# Dividend Decisions: Introduction & Core Concepts
## 1. What is the Dividend Decision?
The dividend decision is one of the most important areas of Financial Management. A dividend is the part of Profit After Tax (PAT) distributed to the shareholders of the company.
After paying taxes, a company can use its profit in two ways:
```
Profit After Tax (PAT)
/ \
Distributed Retained
| |
Dividend Retained Earnings
```
The goal of this chapter is to find the optimum dividend — how much should be paid out and how much should be retained for future investment.
## 2. Dividend Theories: Two Camps
```
Dividend Policies (Theories)
/ \
Relevance Theories Irrelevance Theories
(dividend DOES affect (dividend does NOT affect
market price) market price)
1. Walter's Model MM Approach
2. Gordon's Model
3. Lintner's Model
```
- Relevance theories argue that the dividend decision affects the company's market price.
- Irrelevance theory (MM Approach) argues it does not.
## 3. Important Concepts Used Throughout the Chapter
### A. Retained Earnings and Growth
$$g = b \times r$$
- g = Growth rate of the firm
- b = Retention ratio
- r = Rate of return on investment
Intuition: a firm grows by retaining profit (b) and reinvesting it at return r.
### B. Dividend Payout Ratio & Retention Ratio
$$\text{Retention Ratio } (b) = \frac{E - D}{E} \times 100$$
$$\text{Dividend Payout Ratio } (1 - b) = \frac{D}{E} \times 100$$
$$\text{Payout Ratio} + \text{Retention Ratio} = 100\%$$
Where E = Earnings Per Share, D = Dividend Per Share.
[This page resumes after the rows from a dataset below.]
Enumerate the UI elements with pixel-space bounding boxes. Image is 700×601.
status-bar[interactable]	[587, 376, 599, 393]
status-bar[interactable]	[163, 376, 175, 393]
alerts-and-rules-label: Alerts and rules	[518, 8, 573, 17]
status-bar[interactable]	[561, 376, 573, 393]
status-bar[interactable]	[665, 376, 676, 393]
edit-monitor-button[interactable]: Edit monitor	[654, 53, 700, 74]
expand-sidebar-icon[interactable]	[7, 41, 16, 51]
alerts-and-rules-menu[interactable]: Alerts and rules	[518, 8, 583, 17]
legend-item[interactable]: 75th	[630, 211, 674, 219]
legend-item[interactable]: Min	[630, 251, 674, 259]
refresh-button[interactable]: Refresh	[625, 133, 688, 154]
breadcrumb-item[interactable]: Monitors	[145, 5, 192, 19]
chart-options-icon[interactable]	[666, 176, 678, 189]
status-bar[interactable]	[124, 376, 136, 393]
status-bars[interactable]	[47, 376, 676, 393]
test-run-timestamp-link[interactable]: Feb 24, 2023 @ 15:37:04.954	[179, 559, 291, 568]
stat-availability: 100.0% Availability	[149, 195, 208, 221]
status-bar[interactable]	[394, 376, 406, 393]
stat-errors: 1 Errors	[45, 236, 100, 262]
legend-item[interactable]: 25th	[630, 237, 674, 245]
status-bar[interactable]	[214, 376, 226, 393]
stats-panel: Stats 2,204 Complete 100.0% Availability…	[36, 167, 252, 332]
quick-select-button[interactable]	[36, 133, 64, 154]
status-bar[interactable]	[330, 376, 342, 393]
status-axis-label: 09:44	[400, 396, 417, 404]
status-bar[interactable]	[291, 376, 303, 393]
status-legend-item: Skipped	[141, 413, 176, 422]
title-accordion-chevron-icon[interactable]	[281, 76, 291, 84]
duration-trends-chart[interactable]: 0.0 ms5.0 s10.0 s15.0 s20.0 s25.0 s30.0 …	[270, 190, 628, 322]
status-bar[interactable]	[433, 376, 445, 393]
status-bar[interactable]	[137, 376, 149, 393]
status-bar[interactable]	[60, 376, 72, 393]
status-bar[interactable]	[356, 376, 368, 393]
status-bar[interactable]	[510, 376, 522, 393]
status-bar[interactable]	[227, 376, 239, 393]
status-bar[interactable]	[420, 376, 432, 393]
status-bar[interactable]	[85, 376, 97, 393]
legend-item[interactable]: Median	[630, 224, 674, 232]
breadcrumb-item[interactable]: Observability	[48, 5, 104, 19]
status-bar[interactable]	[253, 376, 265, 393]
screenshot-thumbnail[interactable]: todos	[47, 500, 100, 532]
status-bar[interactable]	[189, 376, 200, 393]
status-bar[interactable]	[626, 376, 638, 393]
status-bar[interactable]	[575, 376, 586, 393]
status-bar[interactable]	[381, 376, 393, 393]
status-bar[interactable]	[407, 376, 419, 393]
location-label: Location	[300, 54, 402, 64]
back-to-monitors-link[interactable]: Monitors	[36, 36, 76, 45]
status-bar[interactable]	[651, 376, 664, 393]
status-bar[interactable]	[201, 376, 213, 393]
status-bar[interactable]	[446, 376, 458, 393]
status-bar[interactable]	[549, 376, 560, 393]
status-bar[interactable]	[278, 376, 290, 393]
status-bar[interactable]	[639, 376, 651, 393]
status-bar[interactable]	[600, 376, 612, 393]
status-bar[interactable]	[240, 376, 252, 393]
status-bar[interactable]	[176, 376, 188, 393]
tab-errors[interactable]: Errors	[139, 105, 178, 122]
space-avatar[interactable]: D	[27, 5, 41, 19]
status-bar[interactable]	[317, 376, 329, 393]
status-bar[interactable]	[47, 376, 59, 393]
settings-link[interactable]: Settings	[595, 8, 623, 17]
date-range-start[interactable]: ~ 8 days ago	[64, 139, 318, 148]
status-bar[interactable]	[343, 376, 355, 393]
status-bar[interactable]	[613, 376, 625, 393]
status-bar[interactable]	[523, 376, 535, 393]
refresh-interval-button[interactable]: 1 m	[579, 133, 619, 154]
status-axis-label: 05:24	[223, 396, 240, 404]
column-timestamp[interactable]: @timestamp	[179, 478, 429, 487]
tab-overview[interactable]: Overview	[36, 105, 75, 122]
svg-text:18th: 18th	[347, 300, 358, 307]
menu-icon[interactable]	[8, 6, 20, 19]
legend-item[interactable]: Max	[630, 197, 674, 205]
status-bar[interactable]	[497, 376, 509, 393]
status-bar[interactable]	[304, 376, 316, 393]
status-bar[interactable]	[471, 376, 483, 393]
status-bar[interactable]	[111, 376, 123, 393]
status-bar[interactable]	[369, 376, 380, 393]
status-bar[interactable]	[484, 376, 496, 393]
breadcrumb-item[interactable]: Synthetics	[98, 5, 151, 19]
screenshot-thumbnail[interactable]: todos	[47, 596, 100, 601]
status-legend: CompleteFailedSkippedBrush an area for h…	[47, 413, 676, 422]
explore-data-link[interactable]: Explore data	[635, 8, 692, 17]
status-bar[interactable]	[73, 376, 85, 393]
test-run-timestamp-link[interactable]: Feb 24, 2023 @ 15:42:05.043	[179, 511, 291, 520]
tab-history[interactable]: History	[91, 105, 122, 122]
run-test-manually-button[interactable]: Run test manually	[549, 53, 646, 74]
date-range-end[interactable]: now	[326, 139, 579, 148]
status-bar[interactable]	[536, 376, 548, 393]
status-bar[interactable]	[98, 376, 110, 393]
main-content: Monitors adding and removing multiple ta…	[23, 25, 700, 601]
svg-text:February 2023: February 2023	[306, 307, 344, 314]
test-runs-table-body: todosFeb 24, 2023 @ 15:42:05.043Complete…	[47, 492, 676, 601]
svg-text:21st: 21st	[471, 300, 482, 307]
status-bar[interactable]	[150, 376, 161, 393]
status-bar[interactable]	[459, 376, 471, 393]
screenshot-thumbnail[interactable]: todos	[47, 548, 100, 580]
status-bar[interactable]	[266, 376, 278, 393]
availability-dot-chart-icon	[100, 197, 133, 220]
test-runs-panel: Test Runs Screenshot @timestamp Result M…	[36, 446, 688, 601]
### C. Other Useful Formulas
| Formula | Expression |
|---|---|
| PE Ratio | Market Price per Share ÷ Earnings per Share |
| Return on Equity (ROE) | (Earnings for Equity ÷ Equity Shareholders' Funds) × 100 |
| Book Value per Share (BVPS) | Equity Shareholders' Funds ÷ No. of Equity Shares |
| EPS | BVPS × ROE |
## Key Takeaway
The whole chapter revolves around one trade-off: pay dividends now vs. retain and grow. Retention feeds growth (g = b × r), and the various models simply formalise when paying out vs. retaining maximises share price.